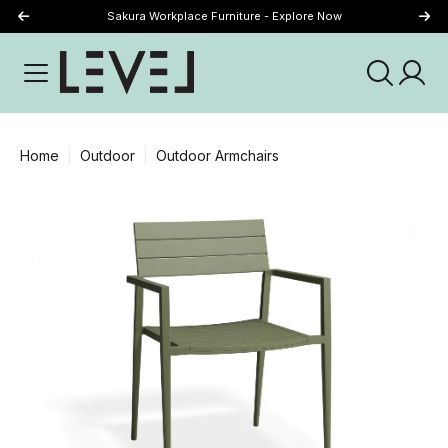
Sakura Workplace Furniture - Explore Now
Just Landed - Explore New Now
Home
Outdoor
Outdoor Armchairs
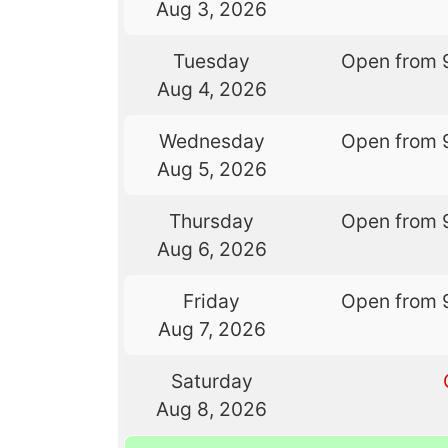
Aug 3, 2026
Tuesday
Open from 
Aug 4, 2026
Wednesday
Open from 
Aug 5, 2026
Thursday
Open from 
Aug 6, 2026
Friday
Open from 
Aug 7, 2026
Saturday
Aug 8, 2026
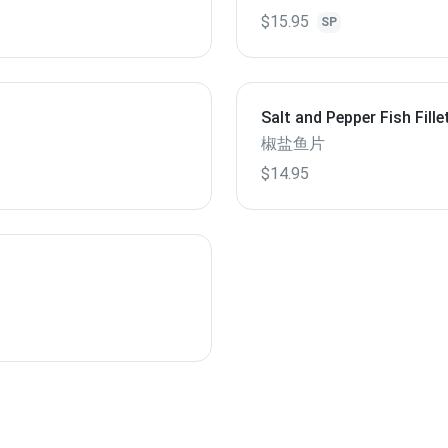
$15.95
SP
Salt and Pepper Fish Fille
椒盐鱼片
$14.95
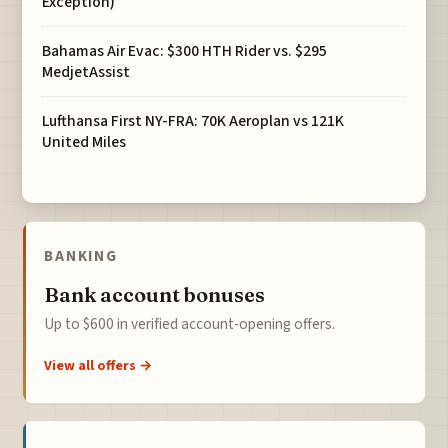
Exception)
Bahamas Air Evac: $300 HTH Rider vs. $295
MedjetAssist
Lufthansa First NY-FRA: 70K Aeroplan vs 121K
United Miles
BANKING
Bank account bonuses
Up to $600 in verified account-opening offers.
View all offers →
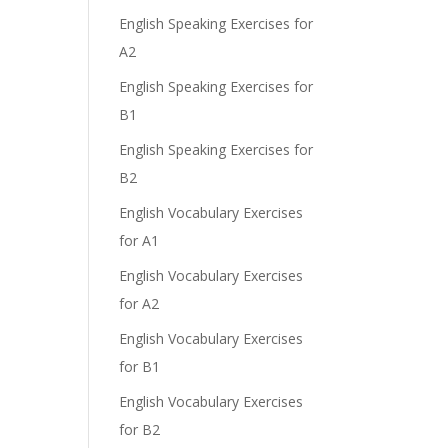
English Speaking Exercises for
A2
English Speaking Exercises for
B1
English Speaking Exercises for
B2
English Vocabulary Exercises
for A1
English Vocabulary Exercises
for A2
English Vocabulary Exercises
for B1
English Vocabulary Exercises
for B2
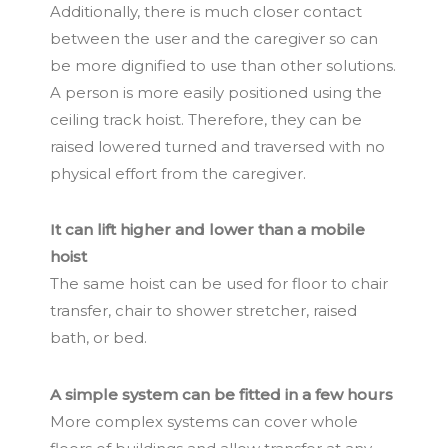
Additionally, there is much closer contact
between the user and the caregiver so can
be more dignified to use than other solutions.
A person is more easily positioned using the
ceiling track hoist. Therefore, they can be
raised lowered turned and traversed with no
physical effort from the caregiver.
It can lift higher and lower than a mobile
hoist
The same hoist can be used for floor to chair
transfer, chair to shower stretcher, raised
bath, or bed.
A simple system can be fitted in a few hours
More complex systems can cover whole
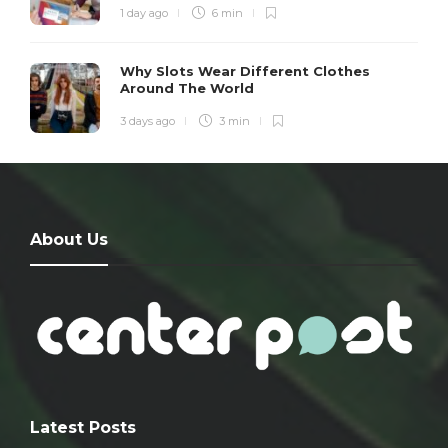
1 day ago
6 min
Why Slots Wear Different Clothes
Around The World
3 days ago
3 min
About Us
Latest Posts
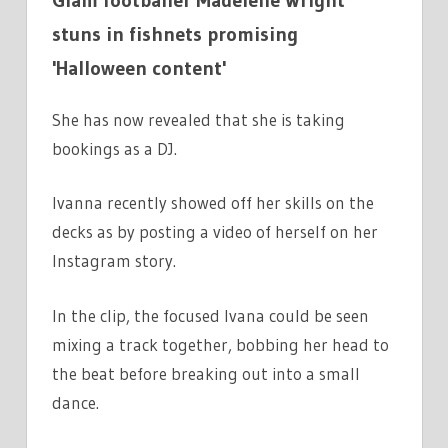
stuns in fishnets promising
'Halloween content'
She has now revealed that she is taking
bookings as a DJ.
Ivanna recently showed off her skills on the
decks as by posting a video of herself on her
Instagram story.
In the clip, the focused Ivana could be seen
mixing a track together, bobbing her head to
the beat before breaking out into a small
dance.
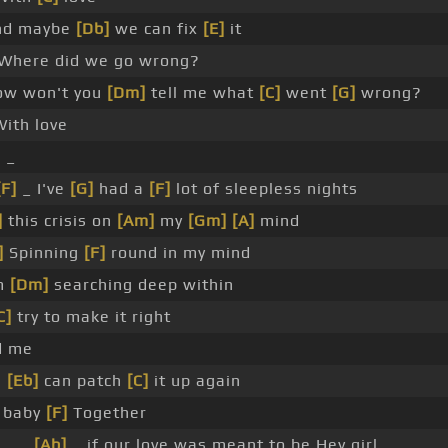
d maybe
[Db]
we can fix
[E]
it
Where did we go wrong?
w won't you
[Dm]
tell me what
[C]
went
[G]
wrong?
ith love
 _
[F]
_ I've
[G]
had a
[F]
lot of sleepless nights
]
this crisis on
[Am]
my
[Gm]
[A]
mind
]
Spinning
[F]
round in my mind
m
[Dm]
searching deep within
C]
try to make it right
d me
e
[Eb]
can patch
[C]
it up again
 baby
[F]
Together
 _ _
[Ab]
_ if our love was meant to be Hey girl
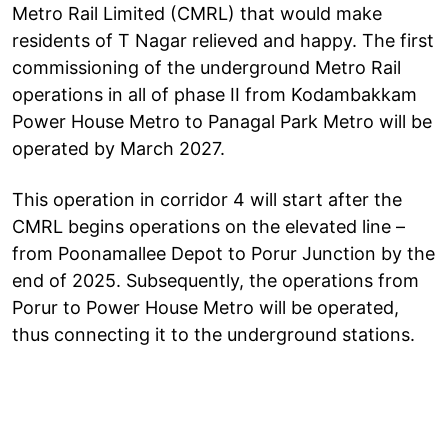
Metro Rail Limited (CMRL) that would make
residents of T Nagar relieved and happy. The first
commissioning of the underground Metro Rail
operations in all of phase II from Kodambakkam
Power House Metro to Panagal Park Metro will be
operated by March 2027.
This operation in corridor 4 will start after the
CMRL begins operations on the elevated line –
from Poonamallee Depot to Porur Junction by the
end of 2025. Subsequently, the operations from
Porur to Power House Metro will be operated,
thus connecting it to the underground stations.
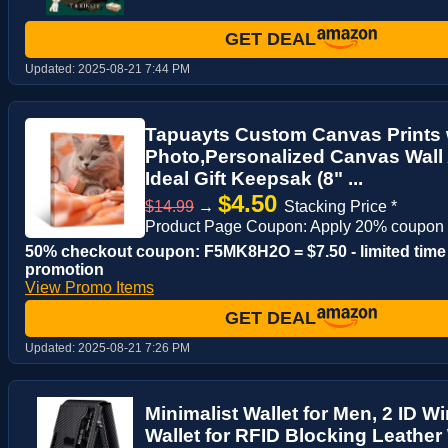
GET DEAL
Updated:
2025-08-21 7:44 PM
Tapuayts Custom Canvas Prints 
Photo,Personalized Canvas Wall 
Ideal Gift Keepsak (8" ...
$4.50
$14.99
→
Stacking Price *
Product Page Coupon: Apply 20% coupon 
50% checkout coupon: F5MK8H2O = $7.50 - limited time
promotion
View Promo Items
GET DEAL
Updated:
2025-08-21 7:26 PM
Minimalist Wallet for Men, 2 ID 
Wallet for RFID Blocking Leather 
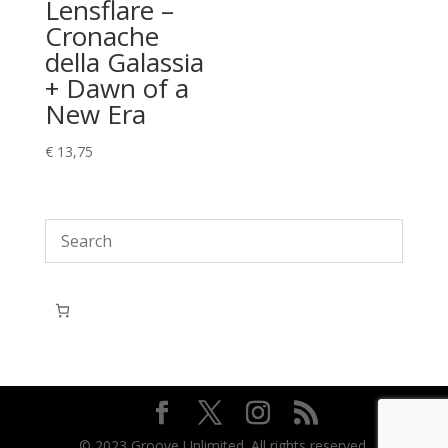
Lensflare –
Cronache
della Galassia
+ Dawn of a
New Era
€
13,75
© 2023 Groove Unlimited. All rights reserved.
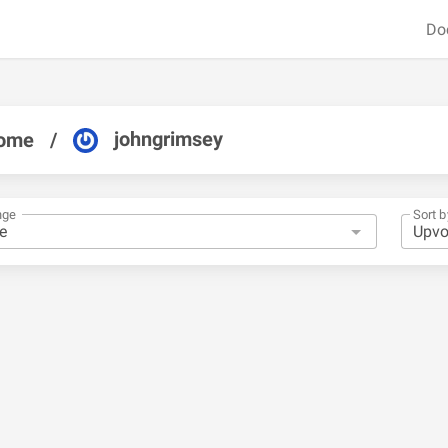
Do
johngrimsey
ome
/
nge
Sort b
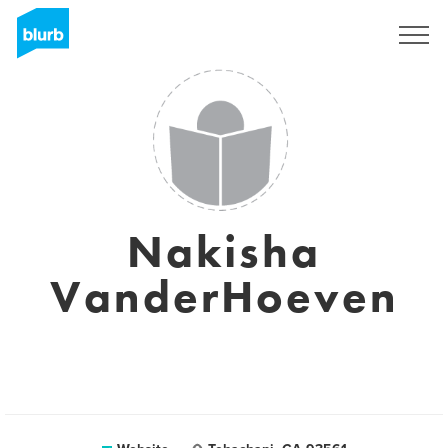
Sign Up
Nakisha
VanderHoeven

★ ★ ★

### Task statement:
With the pictures removed, repeat the listing above exactly as it stands.

### Reply:
Sakura Workplace Furniture - Explore Now
Just Landed - Explore New Now
Home
Outdoor
Outdoor Armchairs
Aug 3, 2026
Tuesday
Open from 
Aug 4, 2026
Wednesday
Open from 
Aug 5, 2026
Thursday
Open from 
Aug 6, 2026
Friday
Open from 
Aug 7, 2026
Saturday
Aug 8, 2026
$15.95
SP
Salt and Pepper Fish Fille
椒盐鱼片
$14.95
Exception)
Bahamas Air Evac: $300 HTH Rider vs. $295
MedjetAssist
Lufthansa First NY-FRA: 70K Aeroplan vs 121K
United Miles
BANKING
Bank account bonuses
Up to $600 in verified account-opening offers.
View all offers →
English Speaking Exercises for
A2
English Speaking Exercises for
B1
English Speaking Exercises for
B2
English Vocabulary Exercises
for A1
English Vocabulary Exercises
for A2
English Vocabulary Exercises
for B1
English Vocabulary Exercises
for B2
Additionally, there is much closer contact
between the user and the caregiver so can
be more dignified to use than other solutions.
A person is more easily positioned using the
ceiling track hoist. Therefore, they can be
raised lowered turned and traversed with no
physical effort from the caregiver.
It can lift higher and lower than a mobile
hoist
The same hoist can be used for floor to chair
transfer, chair to shower stretcher, raised
bath, or bed.
A simple system can be fitted in a few hours
More complex systems can cover whole
1 day ago
6 min
Why Slots Wear Different Clothes
Around The World
3 days ago
3 min
About Us
Latest Posts
stuns in fishnets promising
'Halloween content'
She has now revealed that she is taking
bookings as a DJ.
Ivanna recently showed off her skills on the
decks as by posting a video of herself on her
Instagram story.
In the clip, the focused Ivana could be seen
mixing a track together, bobbing her head to
the beat before breaking out into a small
dance.
d maybe
[Db]
we can fix
[E]
it
Where did we go wrong?
w won't you
[Dm]
tell me what
[C]
went
[G]
wrong?
ith love
 _
[F]
_ I've
[G]
had a
[F]
lot of sleepless nights
]
this crisis on
[Am]
my
[Gm]
[A]
mind
]
Spinning
[F]
round in my mind
m
[Dm]
searching deep within
C]
try to make it right
d me
e
[Eb]
can patch
[C]
it up again
 baby
[F]
Together
 _ _
[Ab]
_ if our love was meant to be Hey girl
Metro Rail Limited (CMRL) that would make
residents of T Nagar relieved and happy. The first
commissioning of the underground Metro Rail
operations in all of phase II from Kodambakkam
Power House Metro to Panagal Park Metro will be
operated by March 2027.
This operation in corridor 4 will start after the
CMRL begins operations on the elevated line –
from Poonamallee Depot to Porur Junction by the
end of 2025. Subsequently, the operations from
Porur to Power House Metro will be operated,
thus connecting it to the underground stations.
GET DEAL
Updated:
2025-08-21 7:44 PM
Tapuayts Custom Canvas Prints 
Photo,Personalized Canvas Wall 
Ideal Gift Keepsak (8" ...
$4.50
$14.99
→
Stacking Price *
Product Page Coupon: Apply 20% coupon 
50% checkout coupon: F5MK8H2O = $7.50 - limited time
promotion
View Promo Items
GET DEAL
Updated:
2025-08-21 7:26 PM
Minimalist Wallet for Men, 2 ID 
Wallet for RFID Blocking Leather 
Lensflare –
Cronache
della Galassia
+ Dawn of a
New Era
€
13,75
© 2023 Groove Unlimited. All rights reserved.
Do
johngrimsey
ome
/
nge
Sort b
Sign Up
Nakisha
VanderHoeven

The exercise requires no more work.